MÜNCHEN - Unabhängige Experten werfen Politikern und Behörden völliges Versagen vor und raten von einer Massenimpfung ab. Die Schweinegrippe bedroht bisher offenbar nur chronisch Kranke

Das Chaos ist perfekt: Unabhängie Fachleute werfen der Politik völliges Versagen vor. Und eine verunsicherte Öffentlichkeit weiß nicht mehr, was und wem sie eigentlich noch glauben soll. Der Auftakt der Impfaktion gegen den Schweinegrippe-Virus H1N1 ist gründlich schief gelaufen. „Die Impfkampagne war eine echte Kommunikations-Katastrophe“, sagt Nikolaus Frühwein, Präsident der Bayerischen Gesellschaft für Immun-, Tropen- und Impfwesen zur AZ: „Niemand hat sich um eine zentral gesteuerte Information gekümmert.“

Noch deutlicher wird der Arzt und Apotheker Wolfgang Becker-Brüser: „Diese Impfaktion ist ein Großversuch. Pandemrix ist ein teurer, ausgesprochen schlecht verträglicher Impfstoff. Wie häufig er schwerwiegende Störwirkungen hervorruft, ist derzeit nicht einschätzbar – alle anderen Beschwichtigungen über eine angeblich gute Verträglichkeit sind wissenschaftlich nicht haltbar.“ Das Fazit des Herausgebers des unabhängigen „arznei-telegramm“: „Die Politik hat sich viel zu früh ohne Not und ohne Kontrolle durch unabhängige Experten vertraglich auf den Impfstoff Pandemrix festgelegt, der zur Bekämpfung der Schweinegrippe unangemessen ist. Dieser Impfstoff hätte vermieden werden können und müssen." Für Becker-Brüser hätte es eine gute Alternative gegeben: Jenen Impfstoff ohne Wirkverstärker, der in den USA angewendet wird mit wesentlich weniger Nebenwirkungen und den jetzt auch deutsche Schwangere erhalten sollen.

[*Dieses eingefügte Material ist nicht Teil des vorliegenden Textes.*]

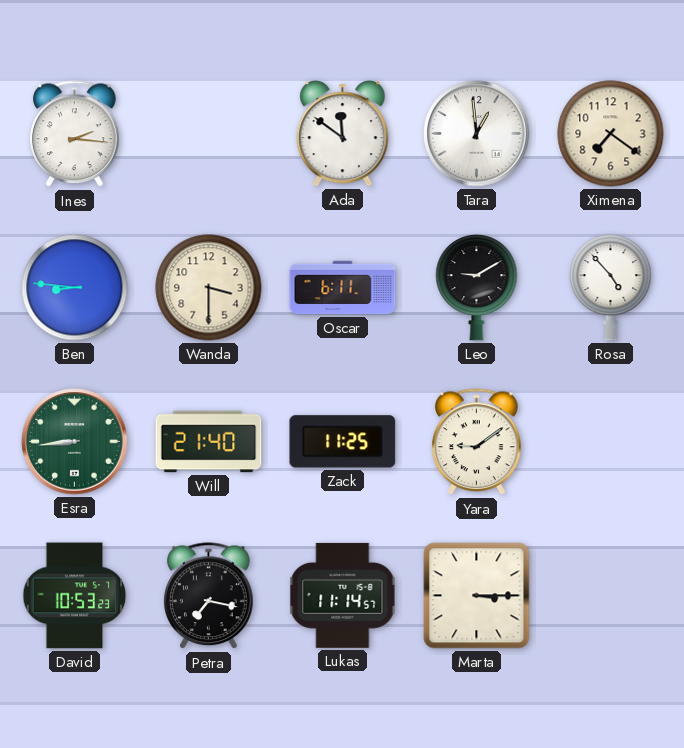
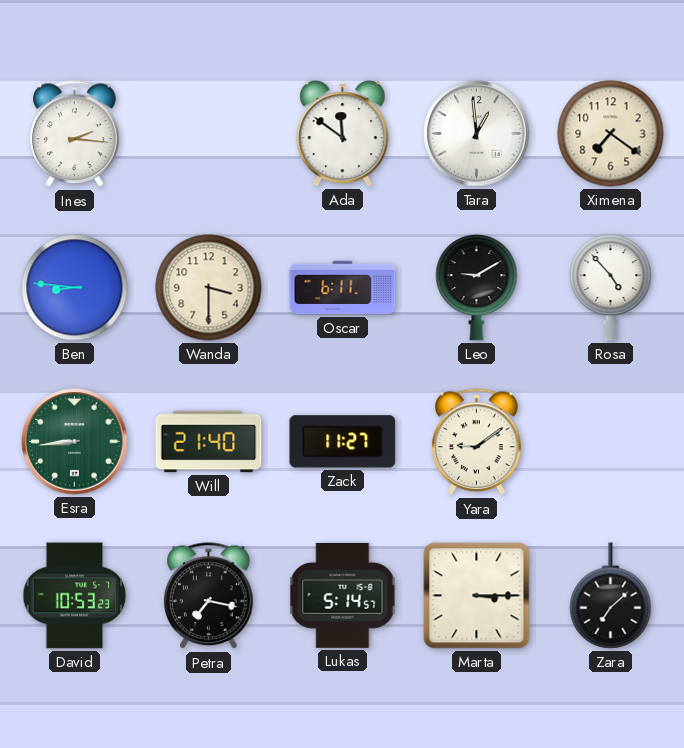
Zack: 11:25 -> 11:27
Lukas: 11:14 -> 5:14
Zara: none -> 7:08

Auch das Urteil von Wolf-Dieter Ludwig ist eindeutig: „Ich würde meine Kinder und Enkel nicht impfen, wenn sie gesund sind“, sagt der Vorsitzende der unabhängigen Arzneimittelkommisson der Deutschen Ärzteschaft (AKDÄ). „Ich bin kein Impfgegner, sondern nur gegen die Schweinegrippe-Impfung zum jetzigen Zeitpunkt.“ Bisher traten in Deutschland sehr häufig leichte Nebenwirkungen, aber auch einige hundert Fälle von schweren Ereignissen auf, darunter lebensbedrohliche allergische Reaktionen. „Der neue Wirkverstärker könnte deutlich stärkere Nebenwirkungen auslösen und womöglich zu einem Schub bei Patienten mit entzündlichen Erkrankungen wie Gelenkrheuma, Morbus Chron ode Colitis Ulcerosa (Darmkrankheit) führen“, befürchtet Ludwig.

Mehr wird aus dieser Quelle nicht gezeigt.